The career of Pietro Benvenuti, one of the leading figures of the Neoclassical movement in Italy, was particularly rooted in Tuscany. He was born in Arezzo and began his studies at the Accademia di Belle Art in Florence, where he was taught by Giuseppe Piattoli and Sante Pacini. He went to Rome when in his 20s and there his art developed not only under the influence of Vincenzo Camuccini and Antonio Canova (who would become a close friend), but also from the study of Italian Baroque painting. Benvenuti’s career flourished in the period of French rule in Italy (1794-1814). He returned to Florence in 1803 as Court Painter and Director of the Accademia in Florence. Commissions from Napoleon and his sister Elisa Baciocchi, who was appointed Grand Duchess of Tuscany, followed (Versailles and Palazzo Pitti, Florence). After the fall of Napoleon and the restoration of the Habsburg-Lorraine dynasty, Benvenuti continued to receive important commissions, among which were frescoes in Palazzo Pitti and the ceiling of the Cappella dei Principi in San Lorenzo. Throughout Benvenuti combined his love of drama with crisp and legible design to create compositions classicizing, but with a vibrant Romantic tendency.
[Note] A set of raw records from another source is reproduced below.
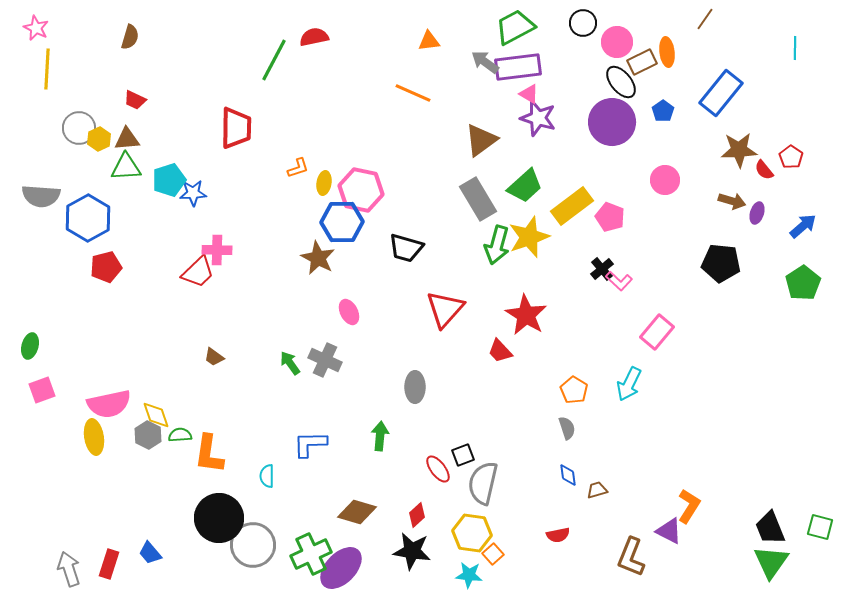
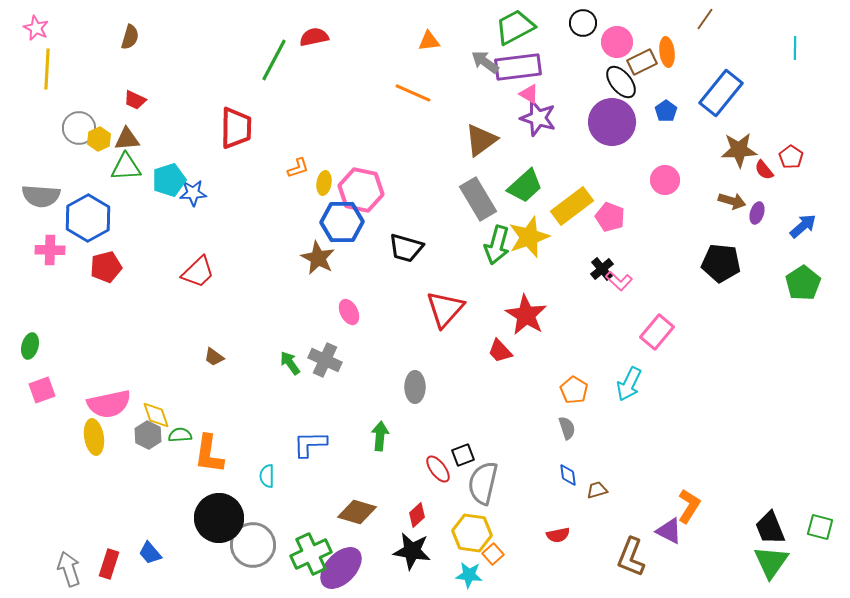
blue pentagon at (663, 111): moved 3 px right
pink cross at (217, 250): moved 167 px left
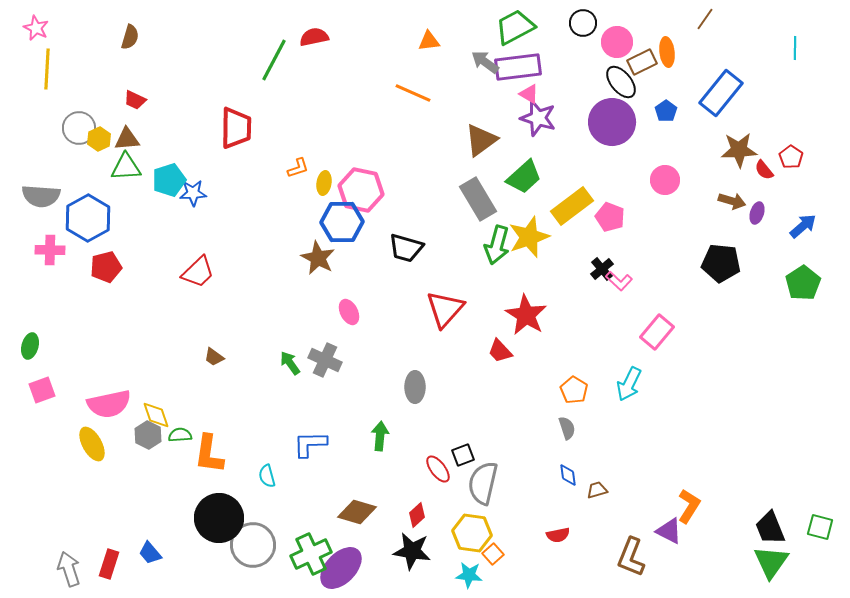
green trapezoid at (525, 186): moved 1 px left, 9 px up
yellow ellipse at (94, 437): moved 2 px left, 7 px down; rotated 20 degrees counterclockwise
cyan semicircle at (267, 476): rotated 15 degrees counterclockwise
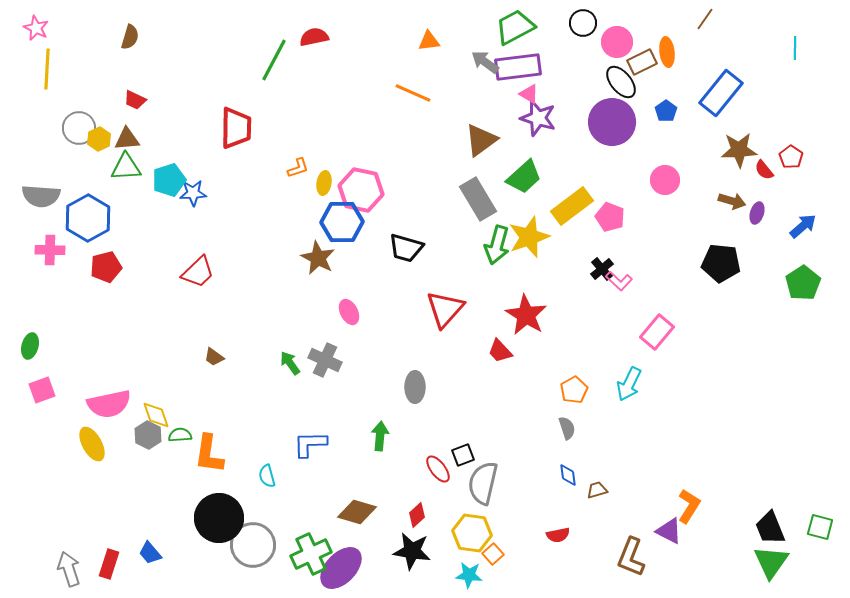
orange pentagon at (574, 390): rotated 12 degrees clockwise
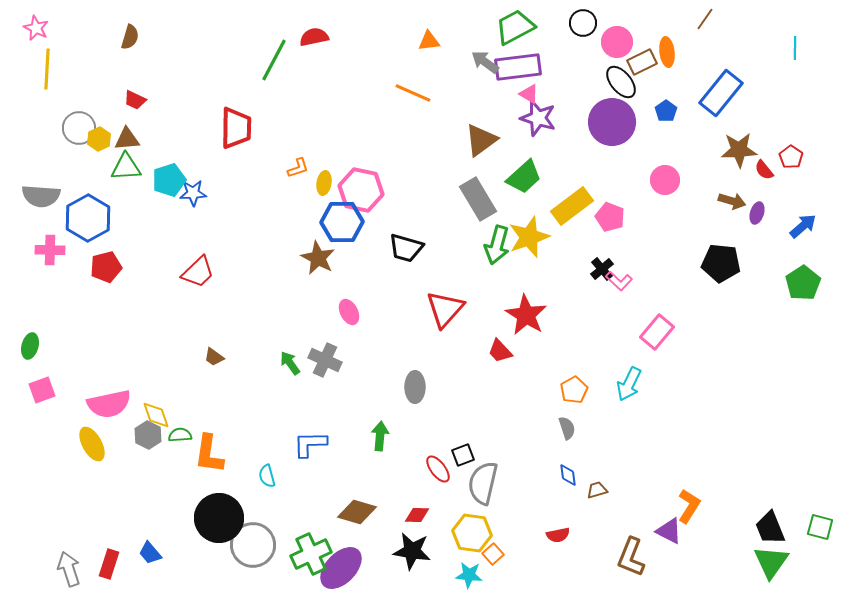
red diamond at (417, 515): rotated 45 degrees clockwise
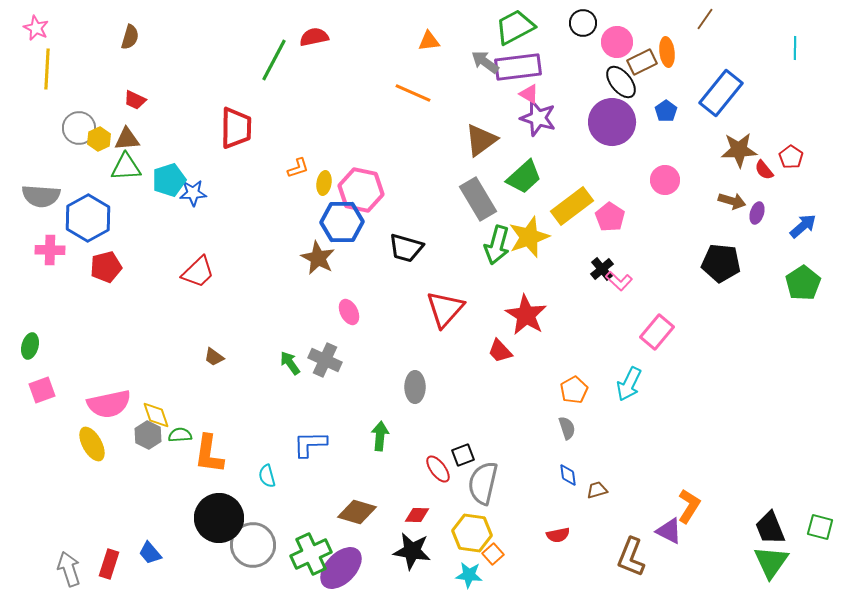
pink pentagon at (610, 217): rotated 12 degrees clockwise
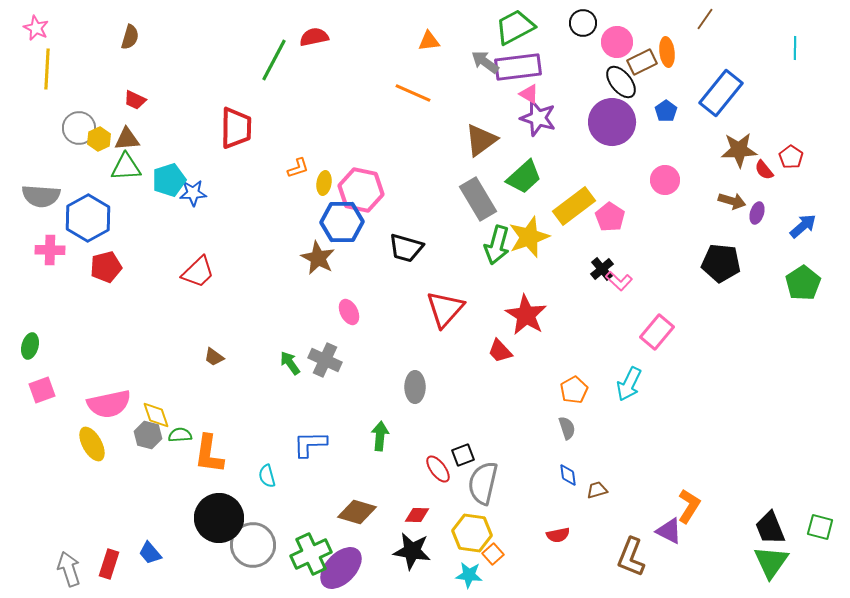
yellow rectangle at (572, 206): moved 2 px right
gray hexagon at (148, 435): rotated 12 degrees counterclockwise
The present work is a notable example of Benvenuti’s independent work for private patrons. Theseus has abandoned Ariadne, who had led him out of the Labyrinth devised by her father King Minos, on the island of Naxos. Disconsolate in her love for Theseus, the sail of whose departing ship can be seen on the horizon, she falls asleep near rocks by the shore. The God Bacchus, returning from India, is drawn to Ariadne by the figure of Cupid, who pulls him by his quiver strap while cautioning him to silence. Ariadne is naked to her waist, as described by Philostratus (Imagines I.15). Bacchus wears a crown of grape leaves, punctuated by grape clusters, and grasps in his right hand his traditional attribute, the thyrsus, a staff topped with a pine cone. He raises his left arm in a gesture of both astonishment and protection, as he immediately falls in love with Ariadne. In the distance at left, the aged Silenus, Bacchus’s tutor, is being helped up the hill, while Satyrs drink wine from a goblet and blow pipes, and Maenads carry baskets of grapes and play the tambourine. Ariadne will soon awake and be consoled by Bacchus; the two will marry and enjoy eternal happiness.
The artist mentioned the Bacchus and Ariadne in his third-person autobiographical notes published by Viviani: “He painted a picture with figures one-third life size, depicting Bacchus finding Ariadne on the Island of Naxos for an English gentleman.” That English gentleman, as the dedication of the engraving published in 1823 makes clear, was a certain “Colonello Wilson,” whom we know to have been a patron of Lorenzo Bartolini as well.
An initial sketch features a standing Bacchus on the right, with Ariadne prone but supported at the lower left. A more developed drawing, detailing the essentials of the composition, is in the Casa Sandrelli, Arezzo. Here Cupid appears to Bacchus’s left, while his followers are at the center right. Bacchus’s thyrsus rests on his shoulder. In a third drawing in the Bartolini Collection, Siena, the finished composition is established.
Fornasari has drawn attention to the varied influences on Benvenuti at this moment –ancient sculpture, the work of Canova, Thorvaldsen, and Venetian painting of the sixteenth-century. Certainly there are echoes of both the Apollo Belvedere (Rome, Vatican) and Thorvaldsen’s Jason with the Golden Fleece (Copenhagen, Thorwaldsen Museum) in the pose and attitude of Bacchus in the present work, while the figure of the sleeping Ariadne recalls both ancient sculptural prototypes and the elaborations of them by Titian and his contemporaries.